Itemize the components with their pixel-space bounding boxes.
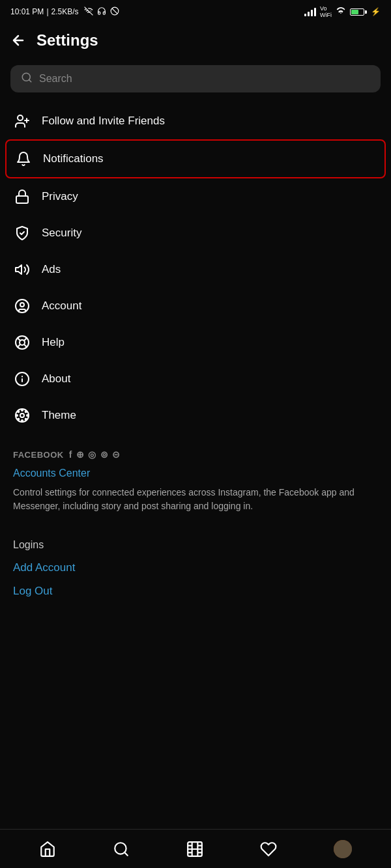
menu-label-about: About (42, 372, 70, 385)
signal-bars (304, 7, 316, 16)
whatsapp-icon: ⊚ (100, 449, 109, 460)
accounts-center-description: Control settings for connected experienc… (13, 486, 378, 513)
menu-item-about[interactable]: About (5, 361, 386, 397)
svg-point-30 (18, 419, 19, 420)
menu-item-help[interactable]: Help (5, 324, 386, 361)
menu-label-privacy: Privacy (42, 190, 78, 203)
menu-item-follow[interactable]: Follow and Invite Friends (5, 103, 386, 139)
menu-label-account: Account (42, 300, 81, 313)
signal-bar-3 (311, 10, 313, 16)
nav-home[interactable] (34, 835, 61, 863)
logout-link[interactable]: Log Out (13, 585, 378, 598)
menu-item-ads[interactable]: Ads (5, 251, 386, 288)
network-icons (84, 7, 93, 18)
logins-title: Logins (13, 539, 378, 551)
facebook-title-text: FACEBOOK (13, 450, 64, 460)
facebook-title: FACEBOOK f ⊕ ◎ ⊚ ⊝ (13, 449, 378, 460)
svg-point-5 (18, 115, 23, 120)
nav-reels[interactable] (181, 835, 209, 863)
menu-label-theme: Theme (42, 409, 76, 422)
ads-icon (13, 260, 31, 279)
svg-point-23 (22, 410, 23, 411)
svg-line-15 (24, 344, 27, 347)
svg-marker-9 (16, 265, 22, 274)
signal-bar-1 (304, 14, 306, 16)
logins-section: Logins Add Account Log Out (0, 539, 391, 598)
svg-point-29 (25, 411, 27, 412)
svg-point-28 (25, 419, 27, 420)
nav-profile[interactable] (328, 835, 357, 863)
shield-icon (13, 224, 31, 242)
network-speed-value: 2.5KB/s (51, 7, 79, 16)
menu-item-security[interactable]: Security (5, 215, 386, 251)
facebook-f-icon: f (69, 449, 72, 460)
svg-point-11 (20, 303, 24, 307)
svg-point-26 (27, 415, 28, 416)
svg-point-24 (22, 420, 23, 421)
account-icon (13, 297, 31, 315)
search-icon (21, 72, 33, 86)
avatar-image (334, 840, 352, 858)
menu-section: Follow and Invite Friends Notifications … (0, 103, 391, 434)
svg-line-4 (29, 79, 31, 81)
status-right: VoWiFi ⚡ (304, 5, 381, 18)
svg-point-25 (16, 415, 18, 416)
svg-rect-8 (16, 196, 28, 203)
headphone-icon (97, 7, 106, 18)
search-placeholder: Search (39, 73, 72, 85)
facebook-icons: f ⊕ ◎ ⊚ ⊝ (69, 449, 121, 460)
bottom-nav (0, 829, 391, 868)
menu-item-theme[interactable]: Theme (5, 397, 386, 434)
signal-bar-4 (314, 8, 316, 16)
lock-icon (13, 188, 31, 206)
nav-search[interactable] (108, 835, 135, 863)
status-bar: 10:01 PM | 2.5KB/s (0, 0, 391, 23)
header: Settings (0, 23, 391, 60)
vo-wifi-label: VoWiFi (320, 5, 332, 18)
help-icon (13, 333, 31, 352)
status-left: 10:01 PM | 2.5KB/s (10, 7, 119, 18)
avatar (334, 840, 352, 858)
accounts-center-link[interactable]: Accounts Center (13, 468, 378, 479)
menu-label-follow: Follow and Invite Friends (42, 115, 165, 128)
do-not-disturb-icon (110, 7, 119, 18)
svg-point-22 (20, 413, 24, 417)
battery (350, 8, 367, 16)
svg-line-2 (111, 8, 117, 13)
menu-label-help: Help (42, 336, 65, 349)
nav-activity[interactable] (255, 835, 282, 863)
menu-item-privacy[interactable]: Privacy (5, 178, 386, 215)
menu-item-notifications[interactable]: Notifications (5, 139, 386, 178)
facebook-section: FACEBOOK f ⊕ ◎ ⊚ ⊝ Accounts Center Contr… (0, 434, 391, 539)
menu-label-ads: Ads (42, 263, 61, 276)
info-icon (13, 370, 31, 388)
menu-label-notifications: Notifications (43, 152, 104, 165)
network-speed: | (46, 7, 48, 16)
svg-line-17 (18, 344, 20, 347)
svg-line-32 (124, 852, 128, 856)
signal-bar-2 (308, 12, 310, 16)
search-bar[interactable]: Search (10, 65, 381, 92)
charging-icon: ⚡ (371, 7, 381, 16)
messenger-icon: ⊕ (76, 449, 85, 460)
menu-item-account[interactable]: Account (5, 288, 386, 324)
theme-icon (13, 406, 31, 425)
svg-point-27 (18, 411, 19, 412)
search-container: Search (0, 60, 391, 103)
oculus-icon: ⊝ (112, 449, 121, 460)
svg-line-16 (24, 338, 27, 341)
svg-line-14 (18, 338, 20, 341)
back-button[interactable] (10, 33, 26, 48)
menu-label-security: Security (42, 227, 81, 240)
page-title: Settings (36, 31, 98, 49)
instagram-icon: ◎ (88, 449, 96, 460)
add-account-link[interactable]: Add Account (13, 561, 378, 574)
time: 10:01 PM (10, 7, 44, 16)
wifi-icon (336, 6, 346, 18)
follow-icon (13, 112, 31, 130)
bell-icon (14, 150, 33, 168)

——

How to complete this task: Copy the records above exactly. The pictures are not part of the copy.

Result of this task:
Itemize the components with their pixel-space bounding boxes.
menu-label-about: About (42, 372, 70, 385)
signal-bars (304, 7, 316, 16)
whatsapp-icon: ⊚ (100, 449, 109, 460)
accounts-center-description: Control settings for connected experienc… (13, 486, 378, 513)
menu-item-about[interactable]: About (5, 361, 386, 397)
svg-point-30 (18, 419, 19, 420)
menu-item-help[interactable]: Help (5, 324, 386, 361)
menu-label-privacy: Privacy (42, 190, 78, 203)
menu-item-follow[interactable]: Follow and Invite Friends (5, 103, 386, 139)
menu-label-account: Account (42, 300, 81, 313)
signal-bar-3 (311, 10, 313, 16)
nav-home[interactable] (34, 835, 61, 863)
logout-link[interactable]: Log Out (13, 585, 378, 598)
menu-item-ads[interactable]: Ads (5, 251, 386, 288)
network-icons (84, 7, 93, 18)
logins-title: Logins (13, 539, 378, 551)
facebook-title-text: FACEBOOK (13, 450, 64, 460)
facebook-title: FACEBOOK f ⊕ ◎ ⊚ ⊝ (13, 449, 378, 460)
svg-point-5 (18, 115, 23, 120)
nav-reels[interactable] (181, 835, 209, 863)
menu-label-theme: Theme (42, 409, 76, 422)
ads-icon (13, 260, 31, 279)
svg-point-23 (22, 410, 23, 411)
svg-line-15 (24, 344, 27, 347)
svg-marker-9 (16, 265, 22, 274)
signal-bar-1 (304, 14, 306, 16)
logins-section: Logins Add Account Log Out (0, 539, 391, 598)
svg-point-29 (25, 411, 27, 412)
svg-point-28 (25, 419, 27, 420)
nav-profile[interactable] (328, 835, 357, 863)
shield-icon (13, 224, 31, 242)
network-speed-value: 2.5KB/s (51, 7, 79, 16)
menu-item-security[interactable]: Security (5, 215, 386, 251)
facebook-f-icon: f (69, 449, 72, 460)
svg-point-11 (20, 303, 24, 307)
svg-point-26 (27, 415, 28, 416)
svg-point-24 (22, 420, 23, 421)
account-icon (13, 297, 31, 315)
search-icon (21, 72, 33, 86)
avatar-image (334, 840, 352, 858)
menu-section: Follow and Invite Friends Notifications … (0, 103, 391, 434)
svg-line-4 (29, 79, 31, 81)
status-right: VoWiFi ⚡ (304, 5, 381, 18)
svg-point-25 (16, 415, 18, 416)
svg-rect-8 (16, 196, 28, 203)
headphone-icon (97, 7, 106, 18)
search-placeholder: Search (39, 73, 72, 85)
facebook-icons: f ⊕ ◎ ⊚ ⊝ (69, 449, 121, 460)
bottom-nav (0, 829, 391, 868)
menu-item-theme[interactable]: Theme (5, 397, 386, 434)
signal-bar-4 (314, 8, 316, 16)
lock-icon (13, 188, 31, 206)
nav-search[interactable] (108, 835, 135, 863)
status-bar: 10:01 PM | 2.5KB/s (0, 0, 391, 23)
header: Settings (0, 23, 391, 60)
vo-wifi-label: VoWiFi (320, 5, 332, 18)
help-icon (13, 333, 31, 352)
status-left: 10:01 PM | 2.5KB/s (10, 7, 119, 18)
avatar (334, 840, 352, 858)
accounts-center-link[interactable]: Accounts Center (13, 468, 378, 479)
menu-label-follow: Follow and Invite Friends (42, 115, 165, 128)
do-not-disturb-icon (110, 7, 119, 18)
svg-point-22 (20, 413, 24, 417)
battery (350, 8, 367, 16)
svg-line-2 (111, 8, 117, 13)
menu-label-help: Help (42, 336, 65, 349)
nav-activity[interactable] (255, 835, 282, 863)
menu-item-privacy[interactable]: Privacy (5, 178, 386, 215)
menu-item-notifications[interactable]: Notifications (5, 139, 386, 178)
facebook-section: FACEBOOK f ⊕ ◎ ⊚ ⊝ Accounts Center Contr… (0, 434, 391, 539)
menu-label-ads: Ads (42, 263, 61, 276)
info-icon (13, 370, 31, 388)
menu-label-notifications: Notifications (43, 152, 104, 165)
network-speed: | (46, 7, 48, 16)
svg-line-17 (18, 344, 20, 347)
svg-line-32 (124, 852, 128, 856)
signal-bar-2 (308, 12, 310, 16)
search-bar[interactable]: Search (10, 65, 381, 92)
charging-icon: ⚡ (371, 7, 381, 16)
messenger-icon: ⊕ (76, 449, 85, 460)
menu-item-account[interactable]: Account (5, 288, 386, 324)
theme-icon (13, 406, 31, 425)
svg-point-27 (18, 411, 19, 412)
search-container: Search (0, 60, 391, 103)
oculus-icon: ⊝ (112, 449, 121, 460)
svg-line-16 (24, 338, 27, 341)
svg-line-14 (18, 338, 20, 341)
back-button[interactable] (10, 33, 26, 48)
menu-label-security: Security (42, 227, 81, 240)
page-title: Settings (36, 31, 98, 49)
instagram-icon: ◎ (88, 449, 96, 460)
add-account-link[interactable]: Add Account (13, 561, 378, 574)
time: 10:01 PM (10, 7, 44, 16)
wifi-icon (336, 6, 346, 18)
follow-icon (13, 112, 31, 130)
bell-icon (14, 150, 33, 168)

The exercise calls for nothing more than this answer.